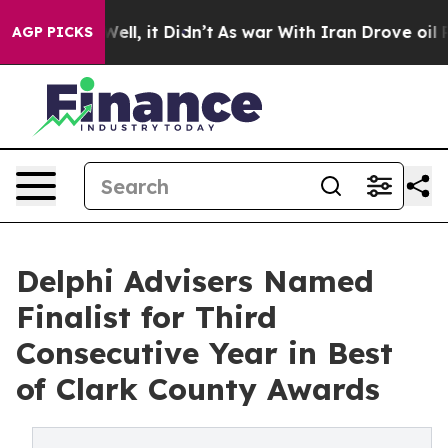
0%. Well, it Didn’t
As war With Iran Drove oil Price
AGP PICKS
Delphi Advisers Named
Finalist for Third
Consecutive Year in Best
of Clark County Awards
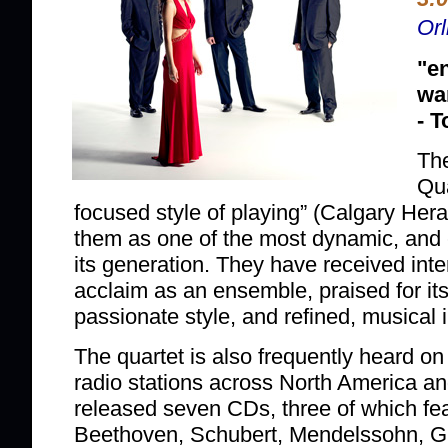
Orl
"en
wa
- T
The
Qua
focused style of playing” (Calgary Hera
them as one of the most dynamic, and 
its generation. They have received inter
acclaim as an ensemble, praised for it
passionate style, and refined, musical i
The quartet is also frequently heard 
radio stations across North America a
released seven CDs, three of which fe
Beethoven, Schubert, Mendelssohn, Gr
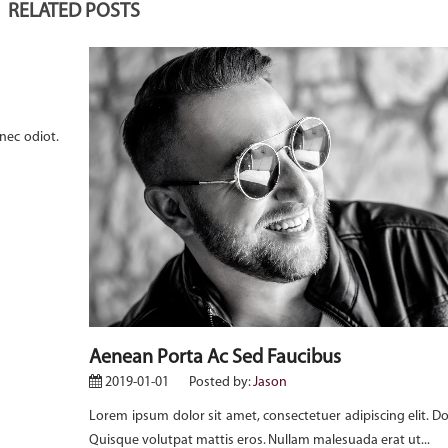
RELATED POSTS
nec odiot.
Aenean Porta Ac Sed Faucibus
2019-01-01
Posted by:
Jason
Lorem ipsum dolor sit amet, consectetuer adipiscing elit. D
Quisque volutpat mattis eros. Nullam malesuada erat ut...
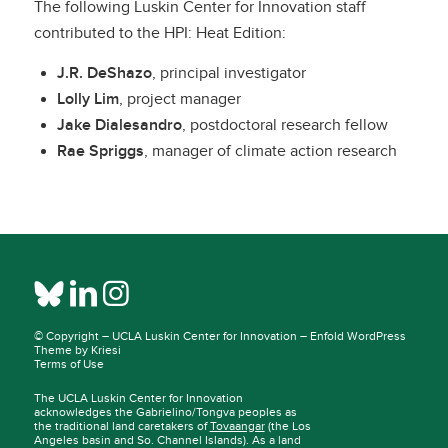
The following Luskin Center for Innovation staff
contributed to the HPI: Heat Edition:
J.R. DeShazo
, principal investigator
Lolly Lim
, project manager
Jake Dialesandro
, postdoctoral research fellow
Rae Spriggs
, manager of climate action research
© Copyright –
UCLA Luskin Center for Innovation
–
Enfold WordPress
Theme by Kriesi
Terms of Use
The UCLA Luskin Center for Innovation
acknowledges the Gabrielino/Tongva peoples as
the traditional land caretakers of
Tovaangar
(the Los
Angeles basin and So. Channel Islands). As a land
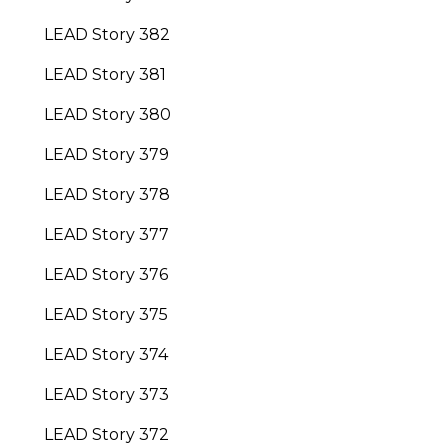
LEAD Story 382
LEAD Story 381
LEAD Story 380
LEAD Story 379
LEAD Story 378
LEAD Story 377
LEAD Story 376
LEAD Story 375
LEAD Story 374
LEAD Story 373
LEAD Story 372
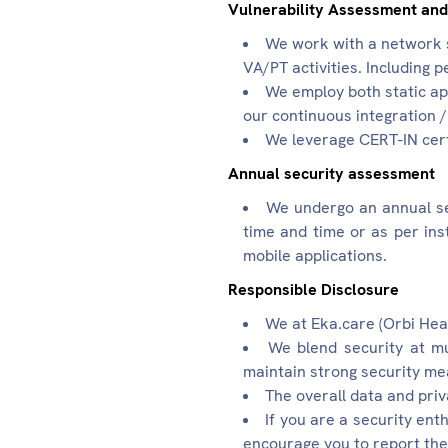
Vulnerability Assessment and
We work with a network s
VA/PT activities. Including p
We employ both static app
our continuous integration 
We leverage CERT-IN certi
Annual security assessment
We undergo an annual se
time and time or as per ins
mobile applications.
Responsible Disclosure
We at Eka.care (Orbi Heal
We blend security at mu
maintain strong security m
The overall data and priv
If you are a security ent
encourage you to report the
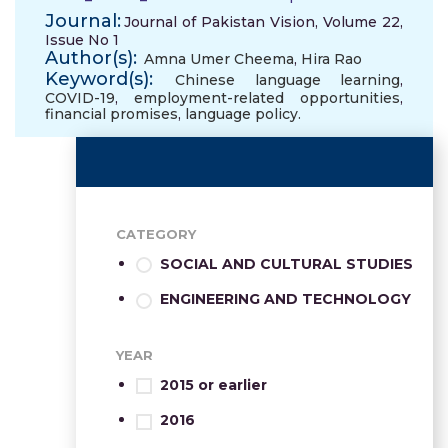
Journal:
Journal of Pakistan Vision, Volume 22,
Issue No 1
Author(s):
Amna Umer Cheema
,
Hira Rao
Keyword(s):
Chinese language learning
,
COVID-19
,
employment-related opportunities
,
financial promises
,
language policy.
CATEGORY
SOCIAL AND CULTURAL STUDIES
ENGINEERING AND TECHNOLOGY
YEAR
2015 or earlier
2016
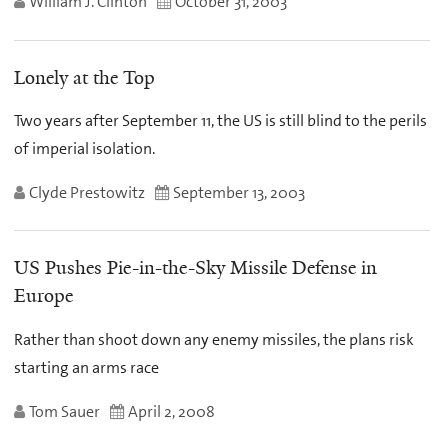
William J. Clinton
October 31, 2003
Lonely at the Top
Two years after September 11, the US is still blind to the perils
of imperial isolation.
Clyde Prestowitz
September 13, 2003
US Pushes Pie-in-the-Sky Missile Defense in
Europe
Rather than shoot down any enemy missiles, the plans risk
starting an arms race
Tom Sauer
April 2, 2008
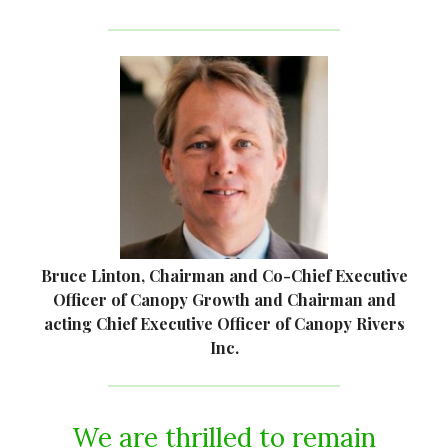
Bruce Linton, Chairman and Co-Chief Executive
Officer of Canopy Growth and Chairman and
acting Chief Executive Officer of Canopy Rivers
Inc.
We are thrilled to remain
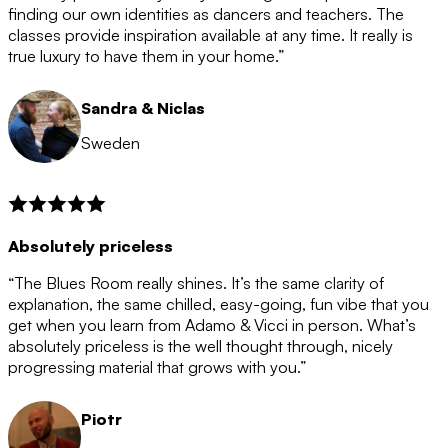
after the 12 month period has finished. When your
finding our own identities as dancers and teachers. The
membership is coming to an end we will contact you to
classes provide inspiration available at any time. It really is
let you know. If you do not choose to cancel then your
true luxury to have them in your home.”
membership will automatically be renewed for another
12 months.
Sandra & Niclas
Sweden
Absolutely priceless
“The Blues Room really shines. It’s the same clarity of
explanation, the same chilled, easy-going, fun vibe that you
get when you learn from Adamo & Vicci in person. What’s
absolutely priceless is the well thought through, nicely
progressing material that grows with you.”
Piotr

======

All of the listing is to be written out exactly, with the pictures left out.

Response to this task -
0%. Well, it Didn’t
As war With Iran Drove oil Price
AGP PICKS
Delphi Advisers Named
Finalist for Third
Consecutive Year in Best
of Clark County Awards
Orl
"en
wa
- T
The
Qua
focused style of playing” (Calgary Hera
them as one of the most dynamic, and 
its generation. They have received inter
acclaim as an ensemble, praised for it
passionate style, and refined, musical i
The quartet is also frequently heard 
radio stations across North America a
released seven CDs, three of which fe
Beethoven, Schubert, Mendelssohn, Gr
RELATED POSTS
nec odiot.
Aenean Porta Ac Sed Faucibus
2019-01-01
Posted by:
Jason
Lorem ipsum dolor sit amet, consectetuer adipiscing elit. D
Quisque volutpat mattis eros. Nullam malesuada erat ut...
The following Luskin Center for Innovation staff
contributed to the HPI: Heat Edition:
J.R. DeShazo
, principal investigator
Lolly Lim
, project manager
Jake Dialesandro
, postdoctoral research fellow
Rae Spriggs
, manager of climate action research
© Copyright –
UCLA Luskin Center for Innovation
–
Enfold WordPress
Theme by Kriesi
Terms of Use
The UCLA Luskin Center for Innovation
acknowledges the Gabrielino/Tongva peoples as
the traditional land caretakers of
Tovaangar
(the Los
Angeles basin and So. Channel Islands). As a land
LEAD Story 382
LEAD Story 381
LEAD Story 380
LEAD Story 379
LEAD Story 378
LEAD Story 377
LEAD Story 376
LEAD Story 375
LEAD Story 374
LEAD Story 373
LEAD Story 372
Vulnerability Assessment and
We work with a network s
VA/PT activities. Including p
We employ both static app
our continuous integration 
We leverage CERT-IN certi
Annual security assessment
We undergo an annual se
time and time or as per ins
mobile applications.
Responsible Disclosure
We at Eka.care (Orbi Heal
We blend security at mu
maintain strong security m
The overall data and priv
If you are a security ent
encourage you to report the
Journal:
Journal of Pakistan Vision, Volume 22,
Issue No 1
Author(s):
Amna Umer Cheema
,
Hira Rao
Keyword(s):
Chinese language learning
,
COVID-19
,
employment-related opportunities
,
financial promises
,
language policy.
CATEGORY
SOCIAL AND CULTURAL STUDIES
ENGINEERING AND TECHNOLOGY
YEAR
2015 or earlier
2016
William J. Clinton
October 31, 2003
Lonely at the Top
Two years after September 11, the US is still blind to the perils
of imperial isolation.
Clyde Prestowitz
September 13, 2003
US Pushes Pie-in-the-Sky Missile Defense in
Europe
Rather than shoot down any enemy missiles, the plans risk
starting an arms race
Tom Sauer
April 2, 2008
Bruce Linton, Chairman and Co-Chief Executive
Officer of Canopy Growth and Chairman and
acting Chief Executive Officer of Canopy Rivers
Inc.
We are thrilled to remain
after the 12 month period has finished. When your
finding our own identities as dancers and teachers. The
membership is coming to an end we will contact you to
classes provide inspiration available at any time. It really is
let you know. If you do not choose to cancel then your
true luxury to have them in your home.”
membership will automatically be renewed for another
12 months.
Sandra & Niclas
Sweden
Absolutely priceless
“The Blues Room really shines. It’s the same clarity of
explanation, the same chilled, easy-going, fun vibe that you
get when you learn from Adamo & Vicci in person. What’s
absolutely priceless is the well thought through, nicely
progressing material that grows with you.”
Piotr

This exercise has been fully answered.